Turkey: Syrian women find peace, trade at soap workshop
Soap workshop in border city of Mardin, Turkey helps Syrian women who fled war integrate into society and earn a living
By Rabia Iclal Turan
MARDIN, Turkey (AA) - Hand-in-hand with locals, Syrian women who took shelter in a Turkish border city are taking back their lives through making natural soap with support from a nonprofit group.
“Friendship is universal, something human, and has nothing to do with language,” said Zainab, 40, who fled Qamishli, a town in northern Syria, amid the eight-year civil war there. (To protect their identity due to security concerns, the names of Syrian women in this article have been changed.)
Recalling the day she first joined the soapmakers in Turkey’s southeastern province of Mardin, Zainab told Anadolu Agency that some people in the workshop hugged her, while others showed their sympathy in other ways.
“Until that day, I was struggling to build relationships since I don’t know Turkish, but I saw that friendship goes beyond language,” she added, speaking in Arabic through a translator.
When the Syrian civil war broke out in 2011, Zainab was studying law at university. Breaking off her studies, she fled to Turkey, and took shelter in Mardin for the last eight years with her sister, leaving six other siblings behind.
Finding it hard to cope with her changed circumstances, she started studying at Mardin’s Artuklu University, where she is now a final-year sociology student.
Four months ago, an Iraqi neighbor of Zainab encouraged her to attend a soap workshop in the city center. Since then, she has been learning to make natural homemade soap in addition to building friendships with the women of Mardin and Syrian refugees like her as well as earning a living.
Zainab says that she wants to stay on in Mardin and serve the city where she found a safe haven during the toughest time in her life, and where now she is being educated.
- Turkish border towns become hub for Syrians
Mardin, which borders Syria, has seen a huge influx of refugees since 2011. According to Turkey’s Migration Directorate, there are 88,000 registered Syrians in Mardin, or nearly 11% of the population.
Turkey itself hosts the largest number of refugees worldwide, with 3.7 million people, according to UN data.
Zainab is only one of 182 women working in the soap workshop, half of them Mardin natives, and the other half immigrants from Syria and Iraq.
Like Zainab, 29-year-old Aisha also came from Qamishli in northern Syria before taking shelter in Mardin, along with her mother and brothers.
Aisha said when she first came to Turkey seven years ago, she didn’t know what to do with herself. After first working at a coffee shop, she later found the soap workshop through a relative.
“This is the place where I feel happiest and most at peace,” she said.
“I cheer up and build friendships here. I love being here,” she added.
When asked if she had learned everything about the process of soap production, she smiled, saying that her training is continuing.
- Workshop transforms lives
The soap workshop in Mardin started as a project by RET International, a humanitarian group headquartered in Geneva, Switzerland but with offices in Ankara, Turkey’s capital, which supports young people and women through education.

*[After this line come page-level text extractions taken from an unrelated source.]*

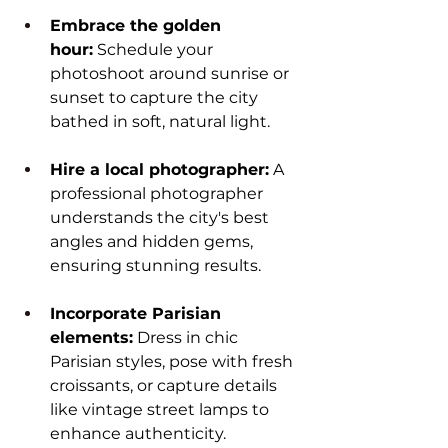
Embrace the golden 
hour:
 Schedule your 
photoshoot around sunrise or 
sunset to capture the city 
bathed in soft, natural light.
Hire a local photographer:
 A 
professional photographer 
understands the city's best 
angles and hidden gems, 
ensuring stunning results.
Incorporate Parisian 
elements:
 Dress in chic 
Parisian styles, pose with fresh 
croissants, or capture details 
like vintage street lamps to 
enhance authenticity.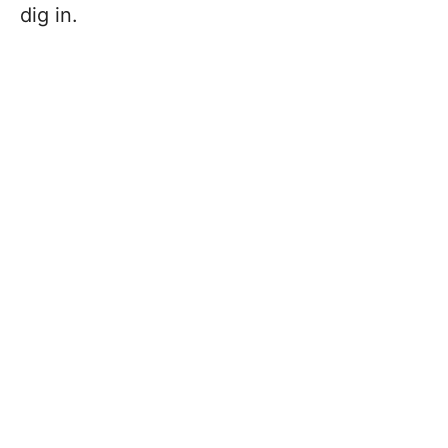
dig in.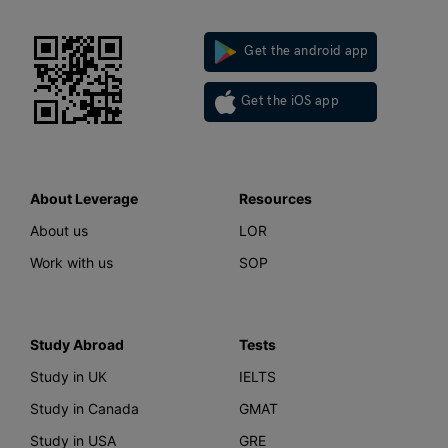
Get the android app
Get the iOS app
About Leverage
Resources
About us
LOR
Work with us
SOP
Study Abroad
Tests
Study in UK
IELTS
Study in Canada
GMAT
Study in USA
GRE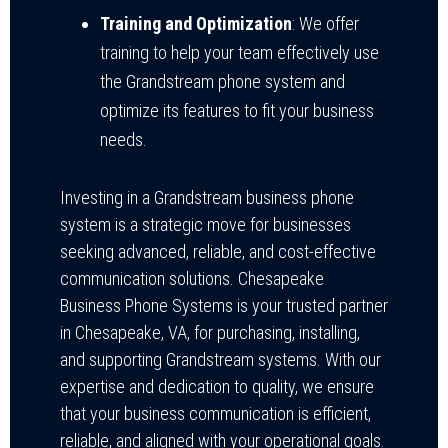
Training and Optimization
: We offer
training to help your team effectively use
the Grandstream phone system and
optimize its features to fit your business
needs.
Investing in a Grandstream business phone
system is a strategic move for businesses
seeking advanced, reliable, and cost-effective
communication solutions. Chesapeake
Business Phone Systems is your trusted partner
in Chesapeake, VA, for purchasing, installing,
and supporting Grandstream systems. With our
expertise and dedication to quality, we ensure
that your business communication is efficient,
reliable, and aligned with your operational goals.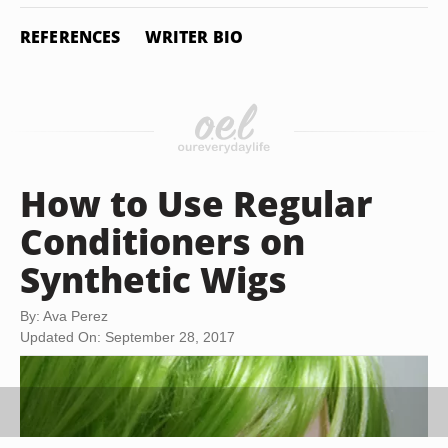
REFERENCES
WRITER BIO
How to Use Regular
Conditioners on
Synthetic Wigs
By: Ava Perez
Updated On: September 28, 2017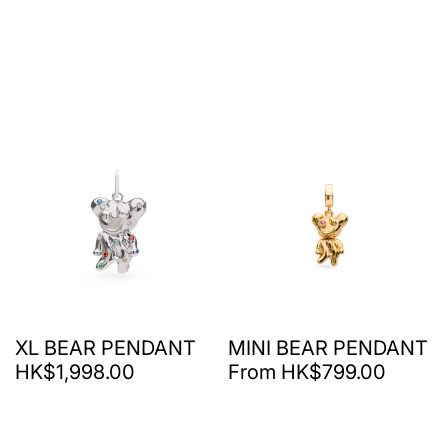
XL BEAR PENDANT
MINI BEAR PENDANT
HK$1,998.00
From HK$799.00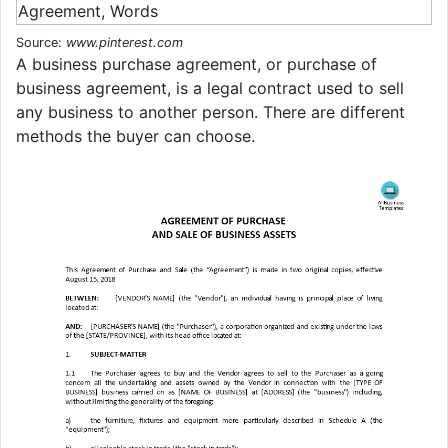
Source:
www.pinterest.com
A business purchase agreement, or purchase of
business agreement, is a legal contract used to sell
any business to another person. There are different
methods the buyer can choose.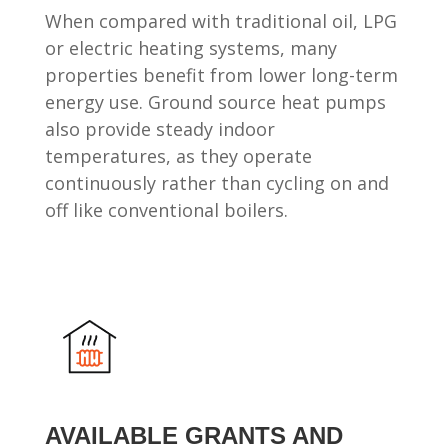
When compared with traditional oil, LPG
or electric heating systems, many
properties benefit from lower long-term
energy use. Ground source heat pumps
also provide steady indoor
temperatures, as they operate
continuously rather than cycling on and
off like conventional boilers.
AVAILABLE GRANTS AND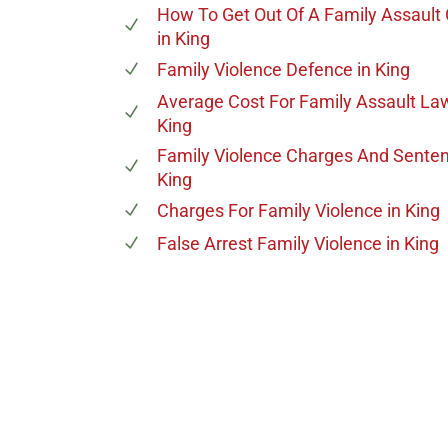
How To Get Out Of A Family Assault
in King
Family Violence Defence
in King
Average Cost For Family Assault La
King
Family Violence Charges And Sente
King
Charges For Family Violence
in King
False Arrest Family Violence
in King
647-694
Call Us for a free C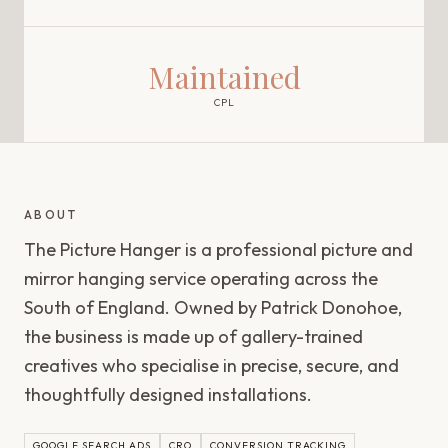
Maintained
CPL
ABOUT
The Picture Hanger is a professional picture and
mirror hanging service operating across the
South of England. Owned by Patrick Donohoe,
the business is made up of gallery-trained
creatives who specialise in precise, secure, and
thoughtfully designed installations.
GOOGLE SEARCH ADS
CRO
CONVERSION TRACKING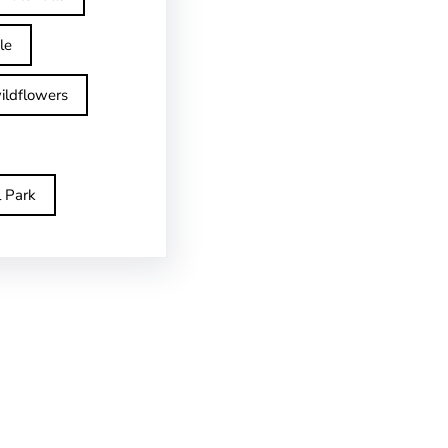
le
ildflowers
l Park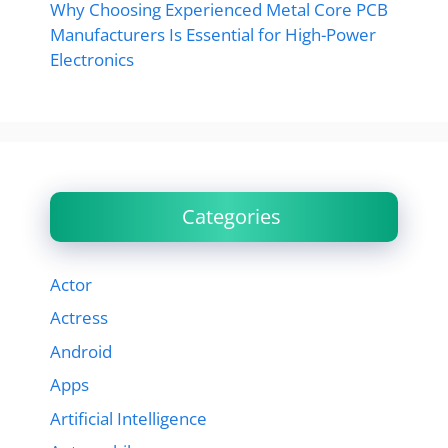
Why Choosing Experienced Metal Core PCB
Manufacturers Is Essential for High-Power
Electronics
Categories
Actor
Actress
Android
Apps
Artificial Intelligence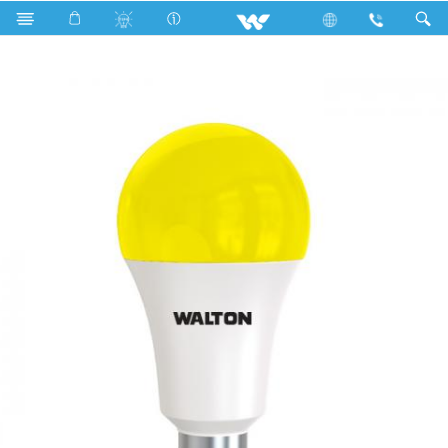
Search
WLED-RB7WB22 (Yellow)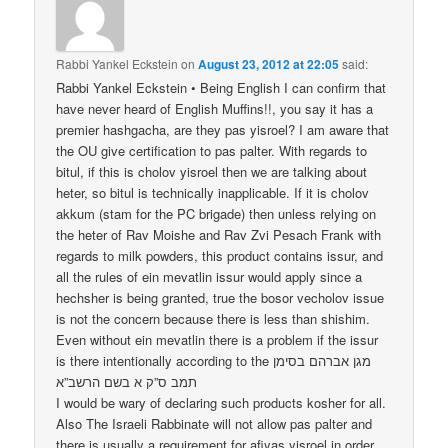
Rabbi Yankel Eckstein
on
August 23, 2012 at 22:05
said:
Rabbi Yankel Eckstein • Being English I can confirm that
have never heard of English Muffins!!, you say it has a
premier hashgacha, are they pas yisroel? I am aware that
the OU give certification to pas palter. With regards to
bitul, if this is cholov yisroel then we are talking about
heter, so bitul is technically inapplicable. If it is cholov
akkum (stam for the PC brigade) then unless relying on
the heter of Rav Moishe and Rav Zvi Pesach Frank with
regards to milk powders, this product contains issur, and
all the rules of ein mevatlin issur would apply since a
hechsher is being granted, true the bosor vecholov issue
is not the concern because there is less than shishim.
Even without ein mevatlin there is a problem if the issur
is there intentionally according to the מגן אברהם בסימן
תמב ס”ק א בשם הרשב”א
I would be wary of declaring such products kosher for all.
Also The Israeli Rabbinate will not allow pas palter and
there is usually a requirement for afiyas yisroel in order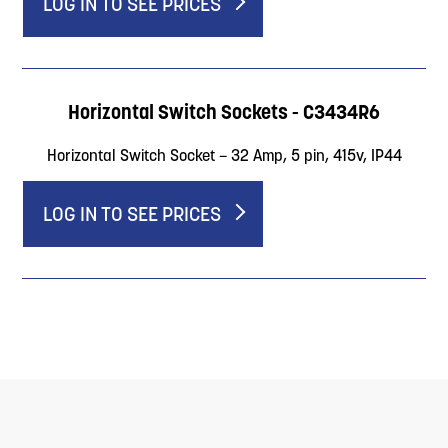
LOG IN TO SEE PRICES
Horizontal Switch Sockets - C3434R6
Horizontal Switch Socket – 32 Amp, 5 pin, 415v, IP44
LOG IN TO SEE PRICES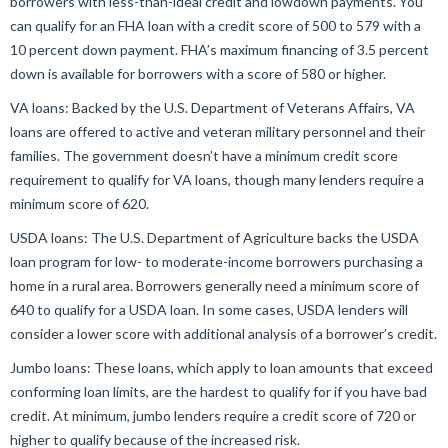
borrowers with less-than-ideal credit and lowdown payments. You
can qualify for an FHA loan with a credit score of 500 to 579 with a
10 percent down payment. FHA’s maximum financing of 3.5 percent
down is available for borrowers with a score of 580 or higher.
VA loans: Backed by the U.S. Department of Veterans Affairs, VA
loans are offered to active and veteran military personnel and their
families. The government doesn’t have a minimum credit score
requirement to qualify for VA loans, though many lenders require a
minimum score of 620.
USDA loans: The U.S. Department of Agriculture backs the USDA
loan program for low- to moderate-income borrowers purchasing a
home in a rural area. Borrowers generally need a minimum score of
640 to qualify for a USDA loan. In some cases, USDA lenders will
consider a lower score with additional analysis of a borrower’s credit.
Jumbo loans: These loans, which apply to loan amounts that exceed
conforming loan limits, are the hardest to qualify for if you have bad
credit. At minimum, jumbo lenders require a credit score of 720 or
higher to qualify because of the increased risk.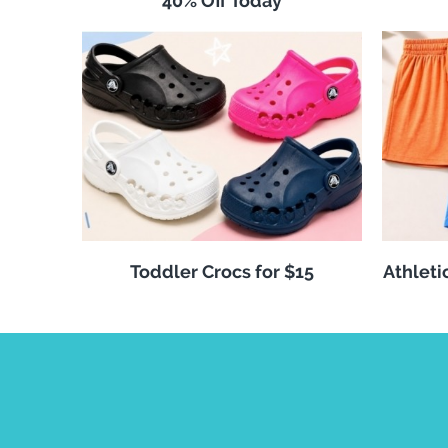
40% Off Today
Toddler Crocs for $15
Athleti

With the escalation of the refugee crisis in 2014, RET launched education programs and workshops in various Turkish provinces such as language courses and psychosocial support, with the aim of helping the refugees integrate into society and also earn a living.
Among these projects is the workshop in Mardin where local women learn soap-making alongside Syrian and Iraqi women, which later turned into a workplace, with women selling their soaps under a brand.
“Our biggest support for the women is their involvement in the production process,” said Elcin Demirel, RET’s country director.
“In addition, we have supported them by bringing their products to market, as well as helping with transportation and branding. And we will continue to do that.”
Demirel told Anadolu Agency that all the women are paid equally on an hourly basis, and their group is making no profit after paying taxes.
At the workshop, the women also have the opportunity to expand their horizons by taking classes in marketing, entrepreneurship, design, and social media.
“Our long-term goal is to ensure that this workshop becomes a cooperative where women themselves do the process of marketing, standardization, quality control and other tasks,” said Demirel.